I didn't know I would like acrylic markers, liquid chalks, or heck, the assorted exotic spices in my pantry. Had I started with expensive, good quality ones, I would get scared off making kindergarten doodles or nonsense cooking guided by ancient Chinese ancestors. It would feel like a waste. With the cheap store brand stuff, I have a taste of what it would feel like (perhaps a pale imitation, but a taste nonetheless!). I have time to gauge if I want to proceed, and time to plan how to upgrade (if I choose to). With these art supplies, I know that I absolutely do not need artist range as a casual dabbler. I don't sell what I make, so lightfastness doesn't matter. My upgrade would be versatile midrange/student grade stuff, which is still better than what I use now but not too expensive to actually use.
Someone asked what kind of cardstock I used to draw my custom tokens. I laughed and flipped one. They were Pokémon Survey Ad cards I nabbed from my LGS, which just so happened to be perfectly blank on one side. Took markers like a champ. I do all my layout works by pen on a notebook my old company sent us one year. The same notebook holds my draft and nonsense. If I run out of pages, I have several more I got for free in business conventions. I have a brand of cheap pen I like since high school, so I ordered the pen by the dozens. I'd bought and lost many dozens over the years, and losing one doesn't make me feel bad at all (these pens, they always go missing after a while. I believe somewhere in the Blind Eternities is a space where Lost Pens reside). I can't say the same about my calligraphy pen. Losing one would make my heart ache.

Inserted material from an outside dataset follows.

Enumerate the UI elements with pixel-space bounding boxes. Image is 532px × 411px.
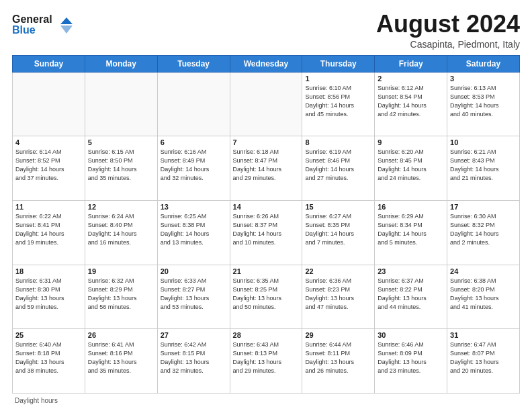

See, thing is even the worst of tools could be serviceable, because the qualities that make them good may not be evident when you're just started. I'd started learning many things with the most rudimentary of tools, most often discovered via convenience: software already installed on my school lab workstations, supplies my parents bought, whatever brand was offered in the nearest shop... And only after I had brushes fraying, programs crashing, ink pooling that I knew what to look for when buying new.
The brain is a funny little thing. We may try to justify our obsession with 'starting right' as a sign of fastidiousness, of professionalism, but I believe it's actually part of our flight response. We like the idea of being good at something but don't want to confront actually doing it, so we do everything else but doing it. Thing is, a good artist can make something wonderful with even an off-brand pencil. There were literatures literally signed in blood. You're probably not going to give a Prismacolor to a kindergartener learning to color, and that's what we are at the beginning of doing anything. You can learn cooking with that crummy pan you took with you from the college dorm. You can write a full novel using nothing but supermarket loose leaf and pen. You can learn to program with the first IDE you can install.
Pick one.
Only when you've outgrown it you may change, and make a list of what you actually don't like from your current tools before you go shopping for new ones. Measure features against your very own practice. Is this relevant to you?
Try it. You might be surprised at how far you can go. Don't make everything aspirational, act on them. You can always drop it if the activity is not for you, and then buy yourself a good cup of tea with the funds you set aside.